With his passion for private jets and fast cars, Freddy won a reputation as one of the Netherlands' most flamboyant entrepreneurs. However, he shunned the public gaze after a 1983 kidnapping ordeal.

He moved easily in international high society, though his playboy image belied an astute businessman.

The boyish-faced entrepreneur acquired his penchant for advertising in the United States, where he worked in the sales office of Heineken's importer from 1946 to 1948. It was in the U.S. that he met and wed his American wife, Lucille.

She survives him, as does his only daughter Charlene, who will take over the family's majority stake in Heineken Holding, the firm that controls the Amsterdam-listed company itself, Heineken NV.

Freddy chaired Heineken NV from 1971 to 1989 and headed its supervisory board from 1989 to 1995.

He was chairman and delegate member of the Heineken Holding supervisory board from 1979. He announced plans last year to step down this April — though he intended to keep his controlling stake in the Holding, and thus in the brewer itself.

Charlene will become delegate member of the Holding supervisory board.

Family Values

While training in the United States in the 1940s, Freddy wrote his father Henry Pierre — who ran the company from 1914 to 1940 — a partly prophetic letter.

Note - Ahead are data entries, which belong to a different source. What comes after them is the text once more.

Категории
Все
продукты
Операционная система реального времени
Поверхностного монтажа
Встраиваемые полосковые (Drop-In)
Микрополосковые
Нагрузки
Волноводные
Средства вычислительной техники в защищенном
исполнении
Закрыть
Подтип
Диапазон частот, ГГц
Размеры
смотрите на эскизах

"I have my mind set on restoring the majority of shares in Heineken into the hands of the family. It's not my plan to become very rich...but it is a matter of pride that any children I might have can inherit a stake in Heineken, like I did from my father and you inherited from your father," he wrote.

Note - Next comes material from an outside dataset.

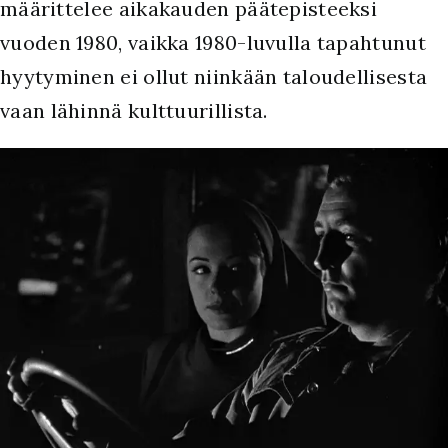
määrittelee aikakauden päätepisteeksi
vuoden 1980, vaikka 1980-luvulla tapahtunut
hyytyminen ei ollut niinkään taloudellisesta
vaan lähinnä kulttuurillista.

He secured a controlling stake in Heineken in the early 1950s and succeeded his father as a member of the brewer's supervisory board in 1951.

Having sat in on its meetings since 1954, Freddy was officially appointed to the Heineken executive board in 1964, in charge of the financial side.

"The driving force in his life was his family," Heineken NV said in a statement. And family became even more central to Freddy's life after he and his chauffeur Ab Doderer were kidnapped in November 1983.

For three weeks, the two men were held captive in a disused Amsterdam hangar as their abductors sought to secure a ransom of 34.6 million guilders ($14 million). They were later freed by police acting on an anonymous tip-off.

Freddy's death is likely to trigger intense speculation on the future of Europe's biggest brewer. Shares in both Heineken NV and Heineken Holding firmed on Friday as the market buzzed with talk it might become a takeover target.

Alfred Henry Heineken was born in Amsterdam on November 4, 1923. He died at his home in the coastal resort of Noordwijk in the early evening of January 3, surrounded by his family.

Heineken, whose health had been poor since he suffered a mild stroke last April, died of pneumonia.